Although numerous ectoparasites are known to infest P. leucopus, within our study, only larvae of botflies could be counted accurately. No attempt was made to rear adult botflies from the infesting larvae; however, Cuterebra fontinella is a species that typically infests P. leucopus throughout the midwestern states (Clark and Durden, 2002; Barko, 2003). Incidence of parasitism by botflies (number of parasites for each infected host) and prevalence (number of parasitized individuals per total number of captured individuals) were compared among sites using one-way analysis of variance (PROC GLM; SAS Institute, Inc., 2000).

If the interaction variable in two-way analysis of variance was not significant, main effects were examined and considered significant if P [less than or equal to] 0.05. Additionally, post hoc contrasts between reference sites, Lake Carl Blackwell and Oologah Wildlife Management Area combined, and contaminated sites, Douthat and Beaver Creek combined, were conducted.

Results--Sites were sampled for 12,800 trap-nights (3,200 trap-nights/site), during which 10 species of small mammals were captured (Peromyscus leucopus, P. maniculatus, Sigmodon hispidus, Neotoma floridana, Reithrodontomys fulvescens, R montanus, Microtus pinetorum, M. ochrogaster, Blarina hylophaga, and Mus musculus). Peromyscus leucopus was the most frequently captured species at all sites with the exception of Oologah Wildlife Management Area, where P. leucopus was second to S. hispidus (hispid cotton rat). In fact, P. leucopus comprised a substantial proportion of total captures at both contaminated sites (ca. 60%) compared to Lake Carl Blackwell and Oologah Wildlife Management Area (45.5 and 31.6%, respectively). A total of 271 P. leucopus was captured during the 2-year sampling period (Lake Carl Blackwell, n = 62; Oologah Wildlife Management Area, n = 81; Douthat, n = 81; Beaver Creek, n = 47). Of 271 unique individuals captured, 215 were recaptured at least once during the study (Lake Carl Blackwell, n = 44; Oologah Wildlife Management Area, n = 67; Douthat, n = 61; Beaver Creek, n = 41). Mean number of individuals captured at Lake Carl Blackwell across all trapping sessions was 10.5 [+ or -] 5.8, Oologah Wildlife Management Area 17.3 [+ or -] 6.3, Douthat 15.1 [+ or -] 8.1, and Beaver Creek 10.3 [+ or -] 4.6. Estimates of size of populations were based on total captures during each trapping session and were assumed to be an equal proportion of the actual population present at each site. Sizes of populations were not significantly different among sites ([F.sub.3, 16] = 2.39, P = 0.11) or seasons ([F.sub.3, 16] = 1.81, P = 0.19), with no site-by-season interaction ([F.sub.9, 16] = 0.68, P = 0.72; Fig. 1).

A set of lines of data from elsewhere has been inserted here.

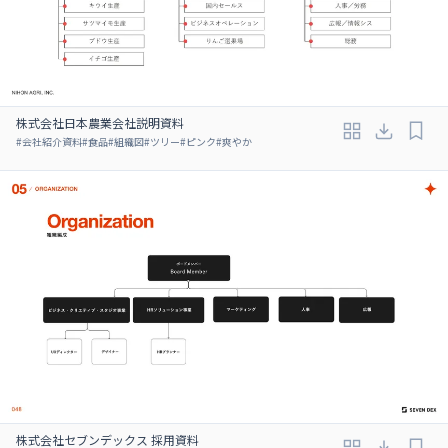
株式会社日本農業会社説明資料
#
会社紹介資料
#
食品
#
組織図
#
ツリー
#
ピンク
#
爽やか
株式会社セブンデックス 採用資料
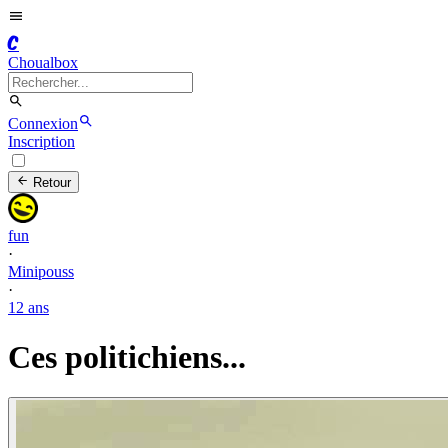
C
Choualbox
Connexion
Inscription
Retour
fun
·
Minipouss
·
12 ans
Ces politichiens...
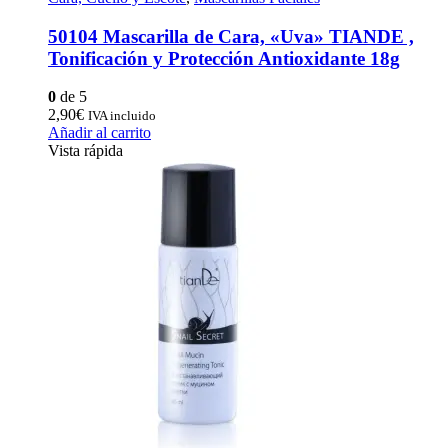
50104 Mascarilla de Cara, «Uva» TIANDE ,
Tonificación y Protección Antioxidante 18g
0
de 5
2,90
€
IVA incluido
Añadir al carrito
Vista rápida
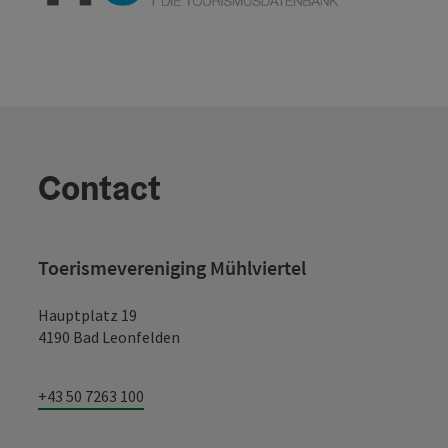
Contact
Toerismevereniging Mühlviertel
Hauptplatz 19
4190 Bad Leonfelden
+43 50 7263 100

A goodness-of-fit test to assess the assumption of equal probabilities of survival (assumption 1) was not significant ([[chi square].sub.28] = 9.44, P = 0.99), indicating that individuals from all sites had an equal probability of surviving to the next trapping session regardless of being marked previously. Similarly, the assumption of homogeneity of captures (assumption 2) was not significant ([[chi square].sub.15] = 22.91, P = 0.09), indicating that individuals from all sites had an equal probability of capture.

We selected a model, based on the lowest QAIC value, in which rates of survival varied by time (trapping session) and rates of recapture varied by group (site). Rates of survival were lowest during December 2004-March 2005 (0.44 [+ or -] 0.08) followed closely by March 2005-June 2005 (0.45 [+ or -] 0.08; Table 1). Rates of recapture were highest at both contaminated sites, Douthat and Beaver Creek, (0.63 [+ or -] 0.10) and lowest at Lake Carl Blackwell (0.38 [+ or -] 0.09; Table 2). A significant difference in mean minimum longevity was observed among sites ([F.sub.3, 95] = 2.85, P = 0.04). Peromyscus leucopus inhabiting Oologah Wildlife Management Area and Beaver Creek (6.75 and 6.00 months, respectively) had significantly greater mean minimum longevity than counterparts inhabiting Lake Carl Blackwell and Douthat (4.60 and 4.89 months, respectively).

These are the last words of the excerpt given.